S'agissant de la coopération, l'accord donne une liste non exhaustive de ses domaines et de ses formes. Ces activités de coopération seront mises en oeuvre, non pas par une structure de pilotage, mais par les organismes de défense nationale des deux Parties, c'est-à-dire, leur ministère de la défense respectif et en particulier l'état-major interarmées néo-zélandais et les forces françaises stationnées en Nouvelle-Calédonie. La coordination se fera par le biais des dispositifs de consultation déjà évoqués : le dialogue politico-militaire et le dialogue entre états-majors. Cet accord, point extrêmement important, exclut toute clause d'assistance afin d'éviter que le personnel d'échange français ne se trouve engagé dans des opérations de guerre, de maintien ou de rétablissement de l'ordre de l'État d'accueil, sans que la France n'ait officiellement donné son accord. Classiquement, chaque Partie supporte ses propres coûts de coopération.

S'agissant du statut des forces en visite, la plupart des stipulations qui y figurent sont très courantes dans les accords SOFA signés par la France Son contenu est proche de celui du SOFA Maroc et du SOFA Brésil, déjà ratifiés. Sont ainsi précisées les conditions d'entrée de la force en visite pour l'accomplissement des activités de coopération en matière de défense ainsi que les priorités de juridictions applicables en cas d'infractions commises par ses membres. Ce SOFA accorde aussi classiquement une série de facilités opérationnelles aux forces en visite comme la reconnaissance de la validité des permis de conduire, des permis de pilotage d'aéronefs ou de navires délivrés par l'État d'envoi, l'autorisation des transports ou des déplacements terrestres, l'autorisation de possession et de port d'arme, la sécurité des installations mises à la disposition de la force en visite, l'autorisation d'installer et de faire fonctionner des systèmes de communications temporaires, un régime d'exonération fiscale et douanière applicable en matière d'importation et d'exportation de matériels destinés à l'usage exclusif des forces en visite. Le régime de prise en charge des soins médicaux et les règles applicables en cas de décès d'un membre des forces en visite sont également précisés, tout comme le régime applicable aux demandes d'indemnité entre les Parties et émanant de tiers.

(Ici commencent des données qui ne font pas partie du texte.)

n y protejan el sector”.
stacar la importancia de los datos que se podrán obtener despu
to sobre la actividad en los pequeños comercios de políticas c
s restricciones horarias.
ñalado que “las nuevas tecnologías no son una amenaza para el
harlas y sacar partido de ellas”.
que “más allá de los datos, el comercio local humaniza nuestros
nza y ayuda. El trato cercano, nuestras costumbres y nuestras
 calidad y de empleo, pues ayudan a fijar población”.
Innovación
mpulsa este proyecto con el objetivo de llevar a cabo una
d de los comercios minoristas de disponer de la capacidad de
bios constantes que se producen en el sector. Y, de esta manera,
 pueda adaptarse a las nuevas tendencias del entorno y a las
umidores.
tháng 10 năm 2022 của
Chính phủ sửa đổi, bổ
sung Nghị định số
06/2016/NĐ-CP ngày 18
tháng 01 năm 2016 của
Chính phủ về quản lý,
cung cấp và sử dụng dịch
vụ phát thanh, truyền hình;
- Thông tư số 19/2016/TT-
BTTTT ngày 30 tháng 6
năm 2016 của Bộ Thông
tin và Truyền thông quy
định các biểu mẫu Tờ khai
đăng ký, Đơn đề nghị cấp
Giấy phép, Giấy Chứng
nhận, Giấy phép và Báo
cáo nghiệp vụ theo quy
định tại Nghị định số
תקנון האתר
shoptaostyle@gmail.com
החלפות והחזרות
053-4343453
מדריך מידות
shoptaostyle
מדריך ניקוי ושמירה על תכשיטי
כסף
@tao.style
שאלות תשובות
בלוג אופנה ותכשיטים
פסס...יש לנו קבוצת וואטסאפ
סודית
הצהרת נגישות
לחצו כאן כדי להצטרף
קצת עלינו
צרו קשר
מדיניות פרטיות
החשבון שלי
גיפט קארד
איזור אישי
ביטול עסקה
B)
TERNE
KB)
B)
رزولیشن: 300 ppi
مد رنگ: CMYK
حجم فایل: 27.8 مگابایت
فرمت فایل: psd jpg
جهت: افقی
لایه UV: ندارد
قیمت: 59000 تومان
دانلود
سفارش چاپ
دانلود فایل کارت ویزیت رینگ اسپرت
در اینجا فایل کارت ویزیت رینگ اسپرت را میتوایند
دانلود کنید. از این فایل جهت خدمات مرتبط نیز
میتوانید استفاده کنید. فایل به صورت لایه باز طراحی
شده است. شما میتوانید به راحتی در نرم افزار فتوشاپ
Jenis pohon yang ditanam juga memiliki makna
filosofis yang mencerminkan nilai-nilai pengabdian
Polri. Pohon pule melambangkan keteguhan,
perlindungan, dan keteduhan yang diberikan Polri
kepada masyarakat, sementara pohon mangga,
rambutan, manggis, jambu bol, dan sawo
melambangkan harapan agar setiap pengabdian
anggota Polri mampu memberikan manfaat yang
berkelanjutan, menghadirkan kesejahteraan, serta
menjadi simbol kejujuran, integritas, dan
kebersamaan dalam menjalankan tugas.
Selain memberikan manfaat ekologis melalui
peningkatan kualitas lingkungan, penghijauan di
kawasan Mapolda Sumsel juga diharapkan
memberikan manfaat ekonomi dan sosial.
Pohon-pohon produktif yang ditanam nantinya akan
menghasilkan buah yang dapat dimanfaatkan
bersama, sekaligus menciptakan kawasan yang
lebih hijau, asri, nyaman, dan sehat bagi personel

La seule disposition atypique de ce SOFA est la clause d'aide d'urgence qui y figure à la demande expresse des Parties. Elle permet la fourniture d'un soutien médical, logistique, technique ou autre par les forces armées, lorsque les circonstances rendent rapidement nécessaire un tel soutien, comme en cas de catastrophe naturelle. Elle s'explique par la présence des FANC dans la zone et retranscrit en fait les engagements découlant de l'accord FRANZ déjà évoqué sur la coopération en matière d'urgence en cas de catastrophe naturelle dans le Pacifique Sud.

Enfin, l'accord est conclu pour une période initiale de 20 ans et, sauf dénonciation, demeure en vigueur au-delà de ladite période.

En conclusion, je recommande l'adoption de ce projet de loi qui ne pose pas de problème particulier. Ce SOFA apparaît comme un outil utile pour donner une vraie sécurité juridique aux personnels des forces françaises et néo-zélandaises appelées à coopérer sur le terrain en matière de défense, mais aussi pour faciliter la coordination des secours aux populations victimes de catastrophes naturelles. Je tiens à souligner le calendrier tout à fait raisonnable du Gouvernement dans ce dossier, puisque cet accord a été signé en mai 2014 et que la Commission permanente du Congrès de la Nouvelle-Calédonie et l'Assemblée de la Polynésie française, consultées, ont émis un avis favorable, au printemps 2015. C'est un net progrès.

Dernier argument pour vous convaincre si cela était encore nécessaire, des commandes d'armement pourraient résulter des priorités opérationnelles que la Nouvelle-Zélande va définir dans son nouveau Livre blanc qui paraîtra début 2016. En conséquence, il importe de lui montrer l'intérêt que la France lui porte, en ratifiant rapidement cet accord, d'autant que la Nouvelle-Zélande l'a déjà fait en octobre 2014 et exprime une forte attente quant à son entrée en vigueur.

L'examen en séance publique est fixé au jeudi 11 février 2016. La Conférence des Présidents a proposé son examen en procédure simplifiée. Je vous propose d'accepter cette proposition.